A colleague asked me to help with a database query the other day. Something I used to do without thinking. I froze.
Not because I'd forgotten SQL. But because I realised how long it had been since I'd actually written any. The muscle memory was gone. The easy fluency had rusted over.
I'm off the tools.
What My Week Looks Like Now
I manage over 40 engineers working across C#, JavaScript, Swift, SQL, and half a dozen other technologies. My calendar is interviews, one-on-ones, strategy meetings, stakeholder alignments, and planning sessions.
There is no coding in that list.
I used to ship features. Now I ship people into rooms to talk about shipping features.

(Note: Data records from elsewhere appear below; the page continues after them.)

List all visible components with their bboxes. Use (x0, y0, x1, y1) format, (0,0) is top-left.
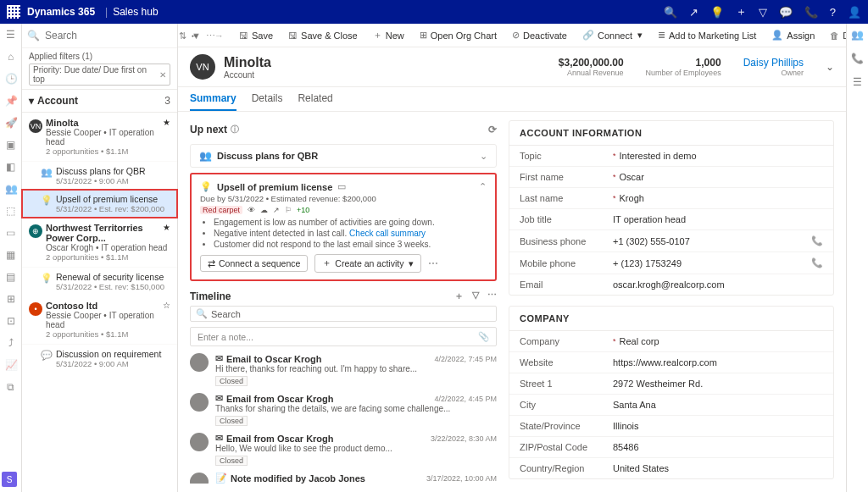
field-value[interactable]: 2972 Westheimer Rd. (613, 379, 823, 389)
chevron-down-icon[interactable]: ⌄ (826, 61, 834, 73)
field-value[interactable]: IT operation head (613, 214, 823, 224)
field-value[interactable]: Oscar (620, 172, 823, 182)
help-icon[interactable]: ? (830, 6, 836, 19)
note-input[interactable]: Enter a note... 📎 (190, 327, 497, 346)
stat-owner[interactable]: Daisy Phillips (743, 57, 804, 69)
account-item-northwest[interactable]: ⊕ ★ Northwest Territorries Power Corp...… (22, 218, 177, 268)
rail-clock-icon[interactable]: 🕒 (5, 73, 17, 85)
filter-icon[interactable]: ▼ (192, 30, 201, 41)
field-value[interactable]: Illinois (613, 421, 823, 431)
chat-icon[interactable]: 💬 (779, 6, 793, 19)
tab-related[interactable]: Related (298, 87, 332, 111)
rail-icon[interactable]: ▭ (5, 227, 17, 239)
account-item-minolta[interactable]: VN ★ Minolta Bessie Cooper • IT operatio… (22, 113, 177, 162)
footer-badge[interactable]: S (2, 472, 17, 487)
plus-icon[interactable]: ＋ (454, 290, 464, 302)
idea-icon[interactable]: 💡 (710, 6, 724, 19)
field-value[interactable]: Santa Ana (613, 400, 823, 410)
teams-icon[interactable]: 👥 (851, 29, 864, 41)
opp-item-renewal[interactable]: 💡 Renewal of security license 5/31/2022 … (22, 268, 177, 296)
rail-icon[interactable]: ⊡ (5, 315, 17, 327)
rail-rocket-icon[interactable]: 🚀 (5, 117, 17, 129)
attachment-icon[interactable]: 📎 (478, 331, 489, 342)
timeline-item[interactable]: ✉Email from Oscar Krogh Hello, We would … (190, 433, 497, 466)
call-icon[interactable]: 📞 (811, 257, 823, 268)
info-icon[interactable]: ⓘ (231, 124, 239, 135)
rail-icon[interactable]: ⊞ (5, 293, 17, 305)
chevron-down-icon[interactable]: ⌄ (480, 151, 487, 162)
star-icon[interactable]: ★ (163, 118, 170, 127)
field-value[interactable]: Krogh (620, 193, 823, 203)
account-item-contoso[interactable]: • ☆ Contoso ltd Bessie Cooper • IT opera… (22, 296, 177, 345)
plus-icon[interactable]: ＋ (736, 4, 747, 19)
rail-pin-icon[interactable]: 📌 (5, 95, 17, 107)
timeline-item[interactable]: ✉Email from Oscar Krogh Thanks for shari… (190, 393, 497, 426)
star-icon[interactable]: ★ (163, 223, 170, 232)
deactivate-button[interactable]: ⊘Deactivate (509, 28, 570, 42)
external-icon[interactable]: ↗ (689, 6, 698, 19)
rail-icon[interactable]: ⤴ (5, 337, 17, 349)
marketing-button[interactable]: ≣Add to Marketing List (654, 28, 760, 42)
field-value[interactable]: United States (613, 463, 823, 473)
filter-chip[interactable]: Priority: Due date/ Due first on top ✕ (29, 64, 170, 86)
connect-button[interactable]: 🔗Connect▾ (579, 28, 646, 42)
upnext-item[interactable]: 👥 Discuss plans for QBR ⌄ (190, 144, 497, 168)
save-close-button[interactable]: 🖫Save & Close (285, 29, 361, 42)
phone-icon[interactable]: 📞 (804, 6, 818, 19)
phone-icon[interactable]: 📞 (851, 53, 864, 64)
search-input[interactable] (43, 27, 174, 44)
app-launcher-icon[interactable] (7, 5, 20, 19)
create-activity-button[interactable]: ＋Create an activity▾ (314, 254, 421, 273)
timeline-item[interactable]: ✉Email to Oscar Krogh Hi there, thanks f… (190, 353, 497, 386)
avatar-icon[interactable]: 👤 (848, 6, 861, 19)
timeline-search[interactable]: 🔍 Search (190, 306, 497, 322)
chevron-up-icon[interactable]: ⌃ (479, 181, 487, 192)
field-value[interactable]: oscar.krogh@realcorp.com (613, 279, 823, 290)
field-value[interactable]: https://www.realcorp.com (613, 357, 823, 368)
group-header[interactable]: ▾ Account 3 (22, 89, 177, 113)
forward-button[interactable]: → (211, 29, 227, 42)
field-value[interactable]: Interested in demo (620, 151, 823, 161)
opp-item-upsell[interactable]: 💡 Upsell of premium license 5/31/2022 • … (22, 190, 177, 218)
rail-icon[interactable]: ◧ (5, 161, 17, 173)
search-icon[interactable]: 🔍 (664, 6, 677, 19)
rail-icon[interactable]: ▣ (5, 139, 17, 151)
edit-icon[interactable]: ▭ (337, 181, 346, 192)
rail-icon[interactable]: ⬚ (5, 205, 17, 217)
rail-home-icon[interactable]: ⌂ (5, 51, 17, 63)
org-chart-button[interactable]: ⊞Open Org Chart (416, 28, 500, 42)
refresh-icon[interactable]: ⟳ (488, 124, 497, 135)
field-label: Business phone (520, 236, 613, 246)
delete-button[interactable]: 🗑Delete (826, 29, 846, 42)
star-icon[interactable]: ☆ (163, 301, 170, 310)
more-icon[interactable]: ⋯ (487, 290, 497, 302)
sort-icon[interactable]: ⇅ (179, 30, 186, 41)
opp-item-discussion[interactable]: 💬 Discussion on requirement 5/31/2022 • … (22, 345, 177, 373)
rail-icon[interactable]: ⧉ (5, 381, 17, 393)
rail-contacts-icon[interactable]: 👥 (5, 183, 17, 195)
filter-icon[interactable]: ▽ (472, 290, 479, 302)
new-button[interactable]: ＋New (370, 27, 408, 43)
field-value[interactable]: + (123) 1753249 (613, 258, 811, 268)
check-summary-link[interactable]: Check call summary (349, 229, 426, 238)
close-icon[interactable]: ✕ (159, 70, 166, 80)
field-value[interactable]: Real corp (620, 336, 823, 346)
call-icon[interactable]: 📞 (811, 235, 823, 246)
connect-sequence-button[interactable]: ⇄Connect a sequence (200, 255, 308, 272)
field-value[interactable]: +1 (302) 555-0107 (613, 236, 811, 246)
opp-item-discuss-qbr[interactable]: 👥 Discuss plans for QBR 5/31/2022 • 9:00… (22, 162, 177, 190)
task-icon[interactable]: ☰ (853, 76, 862, 88)
rail-chart-icon[interactable]: 📈 (5, 359, 17, 371)
left-panel: 🔍 ⇅ ▼ ⋯ Applied filters (1) Priority: Du… (22, 24, 178, 492)
assign-button[interactable]: 👤Assign (768, 28, 818, 42)
rail-icon[interactable]: ▤ (5, 271, 17, 283)
timeline-item[interactable]: 📝Note modified by Jacob Jones Need to di… (190, 473, 497, 484)
filter-icon[interactable]: ▽ (759, 6, 767, 19)
more-icon[interactable]: ⋯ (428, 257, 438, 269)
save-button[interactable]: 🖫Save (236, 29, 276, 42)
tab-summary[interactable]: Summary (190, 87, 236, 111)
tab-details[interactable]: Details (252, 87, 283, 111)
rail-icon[interactable]: ▦ (5, 249, 17, 261)
field-value[interactable]: 85486 (613, 442, 823, 452)
rail-home-icon[interactable]: ☰ (5, 29, 17, 41)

The closest I get to code is reviewing architecture decisions or unblocking someone who's stuck.
The moment that triggered this reflection was small. Someone needed help, I couldn't provide it quickly, and I felt something I didn't expect: jealousy. My team gets to build things every day. I just... manage.
The Search for New Skills
My first instinct was to fight it. I started browsing learning platforms, looking for something new to master. Maybe I could stay technical. Maybe I could keep one foot in the code while leading with the other.
It felt like grasping at something slipping away.
Reframing the Question
Then I stopped and actually looked at what I'd accomplished since moving into management.
The team has grown from 15 to over 40 people. We implemented Agile methodologies across the department. I hired our first junior developers—people who have since grown into strong engineers. We delivered major overseas projects. The company is now positioned for its largest software initiative ever.
None of that would have happened if I'd spent my time writing code.
The jealousy was real, but it was pointing at the wrong thing. I missed the feeling of building. But I was still building—just different things.
Finding Balance
I've made peace with it now. I dedicate one evening a week to learning, but I've stopped trying to keep up with every framework and language my team uses. That's not my job anymore.
My job is to be the person they trust to set direction. To remove obstacles. To make sure they have what they need to do the work I can no longer do myself—and honestly, the work they do far better than I ever could.
A good manager doesn't solve the problem when things go wrong. A good manager is the person the team trusts to guide them through solving it themselves.
The Honest Answer
Am I jealous of my team? Sometimes, yes. They get to build things. They get the satisfaction of shipping code that works. They get to solve puzzles all day.
But I get something else: watching people grow, seeing teams succeed, building organisations that can build products.
It's a different kind of making. It took me a while to see it that way.
Moving from IC to manager means stepping away from the tools—and that can trigger unexpected jealousy. I missed building things. But when I looked at what I'd actually accomplished (team growth, process improvements, major projects), I realised I was still building, just differently. One evening a week for learning. The rest for enabling others to do what they do better than I could.